Le silence des hommes : quand la douleur change de visage

Pour comprendre la douleur d’un homme, il faut regarder là où le vernis craque. Puisque les larmes leur sont interdites par la coutume et le regard des autres, leur détresse s’invente d’autres chemins, souvent plus sombres. Elle ne s’exprime pas par des confidences autour d’un thé, mais par des colères explosives pour un rien, une autorité devenue tyrannique à la maison, ou des nuits entières passées à noyer l’anxiété dans l’alcool au maquis du coin. La société condamne l’homme brutal, elle critique le père absent ou le mari instable, mais personne ne demande jamais : « Où as-tu mal ? ». Derrière le masque de l’homme dur se cache trop souvent un esprit à bout de souffle, écrasé par le poids de la performance et de la survie financière, mais condamné à faire semblant.

 

Condamnés au silence : la prison invisible de la virilité

Le tribunal de la rue et du quartier est une prison sans barreaux. Pour un homme, dire à ses amis, à sa femme ou à ses proches qu’il souffre de dépression ou qu’il fait des crises d’angoisse, c’est s’exposer à la sentence immédiate. Il s’entendra dire qu’il manque de foi, que c’est un problème de Blancs, ou pire, qu’il est envoûté. La vulnérabilité est perçue comme une faillite de la virilité. Alors, le jeune homme préfère s’asphyxier de l’intérieur plutôt que de perdre sa dignité. Il choisit de porter son fardeau jusqu’à ce que la corde cède. Ce n’est pas un hasard si, derrière les rires de nos grandes avenues et la chaleur de nos marchés, le suicide emporte nos frères dans l’ombre, sans un bruit, sans explication.

 

Redonner le droit de respirer : reconstruire l’homme sans le briser

Il est temps de desserrer l’étau pour les générations qui viennent. On ne peut pas continuer à élever nos fils en leur coupant le cœur. Sauver l’homme africain, ce n’est pas le déraciner ou lui enlever sa force, c’est lui donner le droit de respirer.

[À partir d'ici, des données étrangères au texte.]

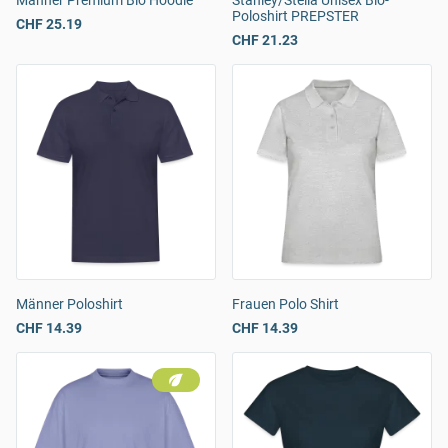
Männer Premium Bio Hoodie
Stanley/Stella Unisex Bio-
Poloshirt PREPSTER
CHF 25.19
CHF 21.23
Männer Poloshirt
Frauen Polo Shirt
CHF 14.39
CHF 14.39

Nous devons réinventer nos discussions, dans les familles, entre amis, à l’église ou au bureau. Il faut que dire « je ne peux plus » ne soit plus une honte pour un fils ou un père, mais le début de la guérison. Aller voir un psychologue ou libérer sa parole ne détruit pas un homme ; cela lui évite simplement de se briser en morceaux.

 

Conclusion 

Une communauté ne peut pas être forte si les hommes qui la bâtissent avancent les yeux pleins de larmes refoulées. Prendre soin de leur santé mentale, c’est réparer le tissu social à la source. En permettant à l’homme de déposer les armes du paraître, on libère nos foyers de la violence, on redonne des pères équilibrés à nos enfants et on guérit toute une lignée. Brisons ce blindage de façade, car leurs vies en dépendent.